Des réactions fusent de partout au sujet du verdict rendu ce samedi 20 juin 2020 par le Tribunal de Grande Instance de Kinshasa/ Gombe. Vital Kamerhe, Samih Jammal et Jeannot Mohima ont été reconnus coupables pour les détournements des deniers publics, corruption et blanchiment des capitaux.
Le président national de l’Union pour la nation congolaise (UNC) et directeur de cabinet du chef de l’État Félix Antoine Tshisekedi a été condamné à 20 ans des travaux forcés et de 10 ans de privation des droits de vote et d’éligibilité. Il ne pourra pas en outre accéder à des fonctions publiques. À peines, le Tribunal a ajouté celle de la confiscation de certains biens, notamment les titres de propriétés des terrains et concessions acquises durant la période suspecte du détournement.
Mais pour le professeur pénaliste et avocat de renom José Tasoki, le jugement rendu ce jour ne renferme aucun caractère humaniste.
« Je n’ai vu ni lu dans ce prononcé le sens de l’humain et du social, caractéristique du juge pénal. C’est comme si les juges ont jugé les infractions et non les individus. Ces juges ont, à la manière d’un automate, appliqué un tarif. Désolé », a réagi cet enseignant sur sa page Facebook.
En outre, le Prof José Tasoki semble étonner de la cérélité avec laquelle le jugement a été rédigée en l’espace de moins de 10 jours. C’est une première dans les annales des juridictions congolaises, habituées à passer plusieurs jours, de semaines, voire de mois pour couler les jugements.
« En l’espace de 10 jours, les juges ont su rédiger et prononcer leur décision. Félicitations à eux », écrit-il, avant de souligner que « cet exploit hors du commun ne doit cependant pas occulter la lenteur qui gangrène l’administration de la justice au Congo ».
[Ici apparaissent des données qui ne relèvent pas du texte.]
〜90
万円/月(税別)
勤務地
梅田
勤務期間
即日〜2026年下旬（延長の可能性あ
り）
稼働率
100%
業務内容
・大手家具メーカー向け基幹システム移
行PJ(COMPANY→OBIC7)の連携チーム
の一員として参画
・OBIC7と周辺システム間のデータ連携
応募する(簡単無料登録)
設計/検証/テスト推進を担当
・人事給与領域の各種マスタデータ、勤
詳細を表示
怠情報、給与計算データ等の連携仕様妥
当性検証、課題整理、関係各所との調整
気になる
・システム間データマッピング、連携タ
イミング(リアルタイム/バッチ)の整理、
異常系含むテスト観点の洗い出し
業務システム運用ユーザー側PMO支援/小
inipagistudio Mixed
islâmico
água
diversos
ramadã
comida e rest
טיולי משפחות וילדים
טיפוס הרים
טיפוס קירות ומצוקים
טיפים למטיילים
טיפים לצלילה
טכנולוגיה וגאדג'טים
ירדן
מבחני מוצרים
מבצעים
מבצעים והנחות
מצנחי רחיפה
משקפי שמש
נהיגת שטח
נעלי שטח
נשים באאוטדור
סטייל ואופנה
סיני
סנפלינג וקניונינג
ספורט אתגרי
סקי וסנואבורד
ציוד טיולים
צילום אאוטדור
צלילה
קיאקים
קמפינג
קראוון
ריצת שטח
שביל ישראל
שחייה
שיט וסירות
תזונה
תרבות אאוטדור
Par ailleurs, José Tasoki s’étonne que les juges ne fassent de référence qu’aux jurisprudences des années 70 et 80.
« (…) Si en 2020, les juges se réfèrent à la jurisprudence des années 70 et 80 , êtes-vous sûrs qu’en 2050, les juges qui viendront citeront les arrêts de l’actuelle cour constitutionnelle sur la composition du siège ou sur la confusion entre subornation des témoins et corruption ou sur la correction d’erreurs matérielles sur le contentieux électoral ou encore sur l’état d’urgence sanitaire par exemple ?
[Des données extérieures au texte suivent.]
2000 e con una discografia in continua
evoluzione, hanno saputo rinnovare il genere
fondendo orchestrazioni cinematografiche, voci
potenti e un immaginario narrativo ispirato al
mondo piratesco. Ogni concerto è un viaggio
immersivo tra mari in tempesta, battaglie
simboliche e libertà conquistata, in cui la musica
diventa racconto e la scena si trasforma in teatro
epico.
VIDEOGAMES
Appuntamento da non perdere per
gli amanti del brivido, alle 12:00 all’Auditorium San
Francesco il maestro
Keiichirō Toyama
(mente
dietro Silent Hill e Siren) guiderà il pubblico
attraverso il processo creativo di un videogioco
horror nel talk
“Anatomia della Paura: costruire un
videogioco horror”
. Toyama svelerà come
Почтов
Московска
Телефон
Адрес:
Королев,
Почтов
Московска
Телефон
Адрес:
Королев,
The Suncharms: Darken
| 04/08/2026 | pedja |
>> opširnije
Êtes-vous sûrs qu’en 2050, un magistrat du parquet près la cour de cassation qui viendra pourra lancer un mandat d’amener contre un député national sous le fallacieux prétexte de la flagrance mal comprise et mal définie en référence au cas Mamba ? Êtes-vous sûrs qu’un magistrat du parquet près le conseil d’État qui viendra pourra requérir la force publique pour bloquer le fonctionnement d’une institution comme le parlement dont le siège est de notoriété inviolable, en référence au remplacement de Kabund au bureau de l’Assemblée nationale ? » Ce sont autant de questions soulevées par ce professeur d’université, avant de conclure : « travaillons pour la postérité », en estimant que « les juges et magistrats de l’époque de Lihau Marcel et Kengo Léon – tous deux membres du régime Mobutu – avaient effectivement travaillé pour la prospérité.
Même s’il ne l’a pas clairement mentionné, la réaction du professeur José Tasoki s’inscrit dans la logique de ceux qui pensent que le procès Kamerhe n’aurait pas vraiment répondu aux critères d’un procès pénal reposant sur les motivations des faits pénaux ; mieux, par cette réaction du professeur pénaliste José Tasoki, on peut conclure que la justice congolaise a encore du chemin à parcourir afin de répondre aux attentes des générations précédentes et futures de la RDC.